EXERCISE AIM
In the material below, find the line with "urrence of diabetes" and the line with "disse pasientene henvises". Output exactly those two lines and all lines between them, leaving out pictures.

DATA TO USE
- - - -

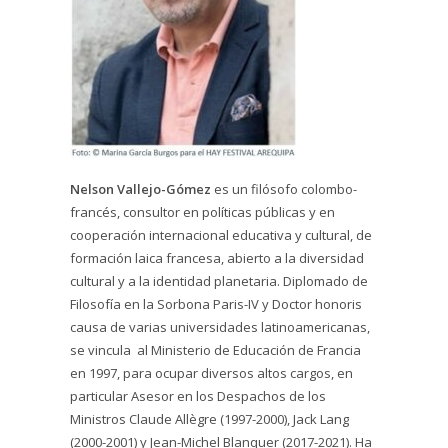
Nelson Vallejo-Gómez
es un filósofo colombo-
francés, consultor en políticas públicas y en
cooperación internacional educativa y cultural, de
formación laica francesa, abierto a la diversidad
cultural y a la identidad planetaria. Diplomado de
Filosofía en la Sorbona Paris-IV y Doctor honoris
causa de varias universidades latinoamericanas,
se vincula al Ministerio de Educación de Francia
en 1997, para ocupar diversos altos cargos, en
particular Asesor en los Despachos de los
Ministros Claude Allègre (1997-2000), Jack Lang
(2000-2001) y Jean-Michel Blanquer (2017-2021). Ha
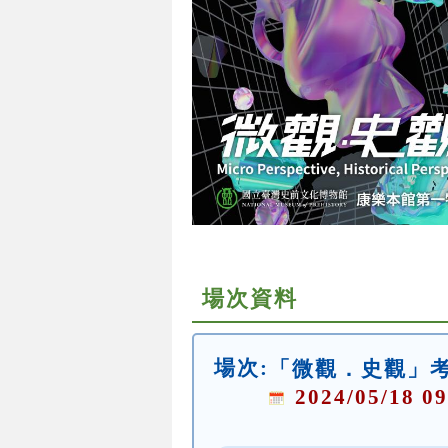
場次資料
場次:
「微觀．史觀」
2024/05/18 09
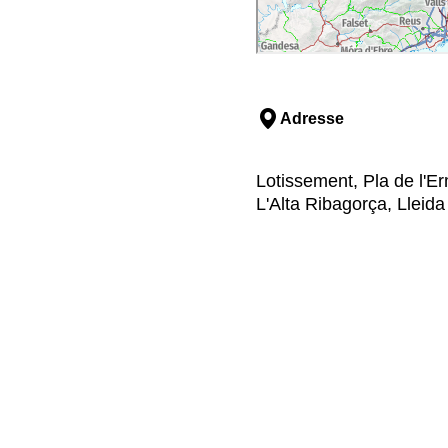
Adresse
Lotissement, Pla de l'Erm
L'Alta Ribagorça, Lleida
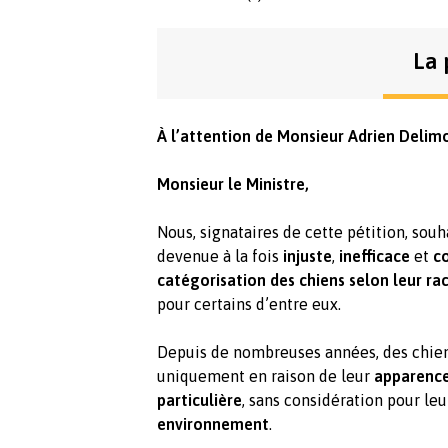
La 
À l’attention de Monsieur Adrien Delimo
Monsieur le Ministre,
Nous, signataires de cette pétition, sou
devenue à la fois
injuste
,
inefficace
et
co
catégorisation des chiens selon leur ra
pour certains d’entre eux.
Depuis de nombreuses années, des chie
uniquement en raison de leur
apparenc
particulière
, sans considération pour le
environnement
.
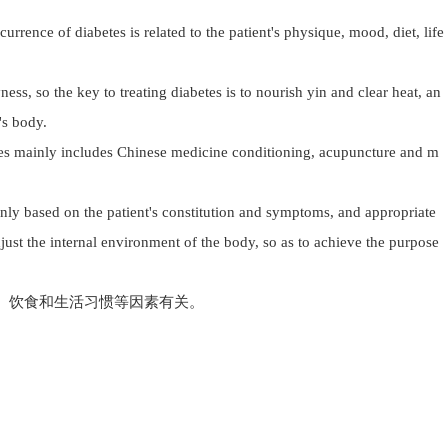
urrence of diabetes is related to the patient's physique, mood, diet, life
ess, so the key to treating diabetes is to nourish yin and clear heat, an
's body.
tes mainly includes Chinese medicine conditioning, acupuncture and m
nly based on the patient's constitution and symptoms, and appropriate
just the internal environment of the body, so as to achieve the purpose
、饮食和生活习惯等因素有关。
关键是滋阴清热，调节患者身体内部环境。
灸和饮食调理。
适当的中药方剂来调节身体内部环境，达到治疗糖尿病的目的。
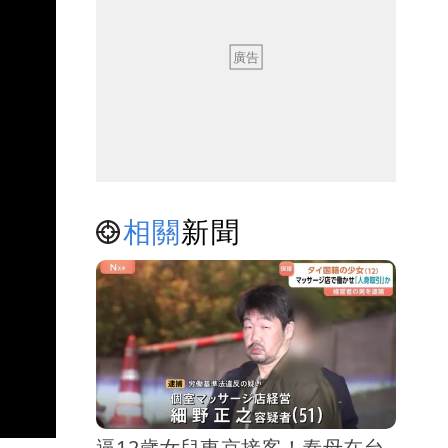
相關
新聞
逼12歲女兒東京接客！泰母在台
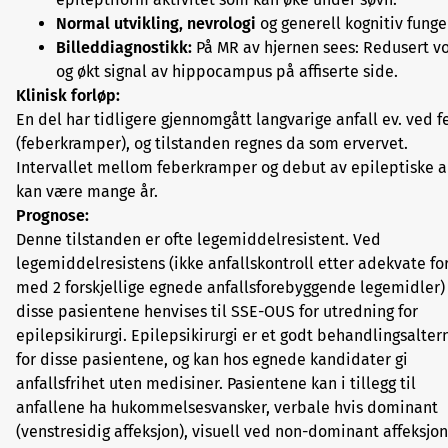
Normal utvikling, nevrologi
og generell kognitiv funge
Billeddiagnostikk:
På MR av hjernen sees:
Redusert v
og økt signal av hippocampus på affiserte side.
Klinisk forløp:
En del har tidligere gjennomgått langvarige anfall ev. ved f
(feberkramper), og tilstanden regnes da som ervervet.
Intervallet mellom feberkramper og debut av epileptiske a
kan være mange år.
Prognose:
Denne tilstanden er ofte legemiddelresistent. Ved
legemiddelresistens (ikke anfallskontroll etter adekvate fo
med 2 forskjellige egnede anfallsforebyggende legemidler)
disse pasientene henvises til SSE-OUS for utredning for
epilepsikirurgi. Epilepsikirurgi er et godt behandlingsalter
for disse pasientene, og kan hos egnede kandidater gi
anfallsfrihet uten medisiner. Pasientene kan i tillegg til
anfallene ha hukommelsesvansker, verbale hvis dominant
(venstresidig affeksjon), visuell ved non-dominant affeksjon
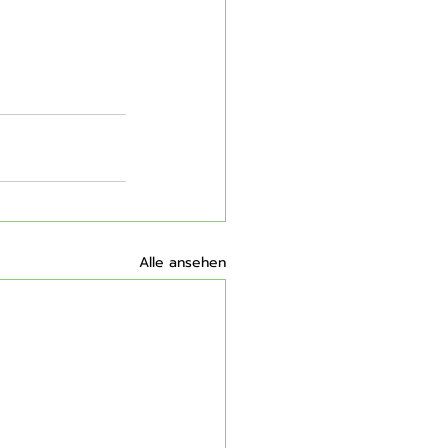
Alle ansehen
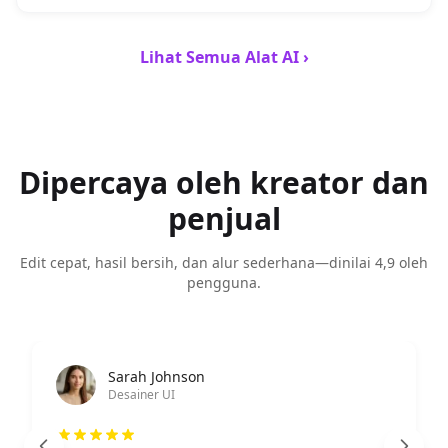
Lihat Semua Alat AI ›
Dipercaya oleh kreator dan
penjual
Edit cepat, hasil bersih, dan alur sederhana—dinilai 4,9 oleh
pengguna.
Sarah Johnson
Desainer UI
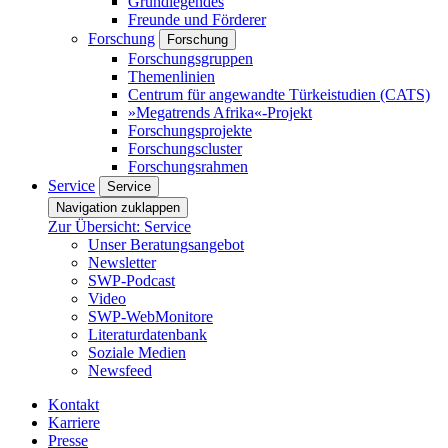
Grundlegendes
Freunde und Förderer
Forschung
Forschung
Forschungsgruppen
Themenlinien
Centrum für angewandte Türkeistudien (CATS)
»Megatrends Afrika«-Projekt
Forschungsprojekte
Forschungscluster
Forschungsrahmen
Service
Service
Navigation zuklappen
Zur Übersicht: Service
Unser Beratungsangebot
Newsletter
SWP-Podcast
Video
SWP-WebMonitore
Literaturdatenbank
Soziale Medien
Newsfeed
Kontakt
Karriere
Presse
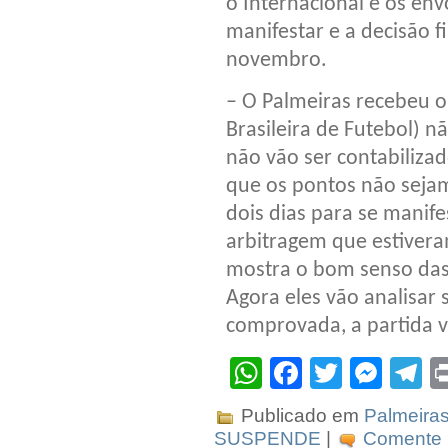
o Internacional e os env
manifestar e a decisão f
novembro.
– O Palmeiras recebeu 
Brasileira de Futebol) n
não vão ser contabilizad
que os pontos não sejam
dois dias para se manif
arbitragem que estiveram
mostra o bom senso das
Agora eles vão analisar s
comprovada, a partida v
WhatsApp
Facebook
Twitter
Mes
T
Publicado em
Palmeira
SUSPENDE
|
Comente p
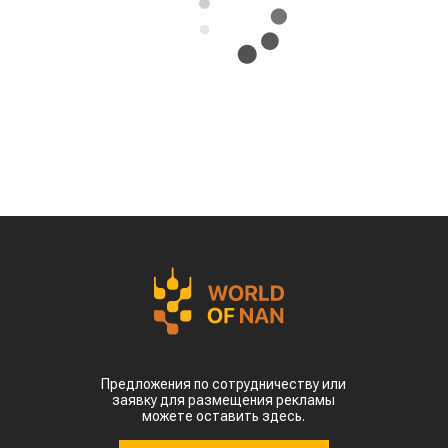
Предложения по сотрудничеству или
заявку для размещения рекламы
можете оставить здесь.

- - - -

EXERCISE ANSWER
urrence of diabetes is related to the patient's physique, mood, diet, life
ess, so the key to treating diabetes is to nourish yin and clear heat, an
's body.
tes mainly includes Chinese medicine conditioning, acupuncture and m
nly based on the patient's constitution and symptoms, and appropriate
just the internal environment of the body, so as to achieve the purpose
、饮食和生活习惯等因素有关。
关键是滋阴清热，调节患者身体内部环境。
灸和饮食调理。
适当的中药方剂来调节身体内部环境，达到治疗糖尿病的目的。
相關
新聞
逼12歲女兒東京接客！泰母在台
Normal utvikling, nevrologi
og generell kognitiv funge
Billeddiagnostikk:
På MR av hjernen sees:
Redusert v
og økt signal av hippocampus på affiserte side.
Klinisk forløp:
En del har tidligere gjennomgått langvarige anfall ev. ved f
(feberkramper), og tilstanden regnes da som ervervet.
Intervallet mellom feberkramper og debut av epileptiske a
kan være mange år.
Prognose:
Denne tilstanden er ofte legemiddelresistent. Ved
legemiddelresistens (ikke anfallskontroll etter adekvate fo
med 2 forskjellige egnede anfallsforebyggende legemidler)
disse pasientene henvises til SSE-OUS for utredning for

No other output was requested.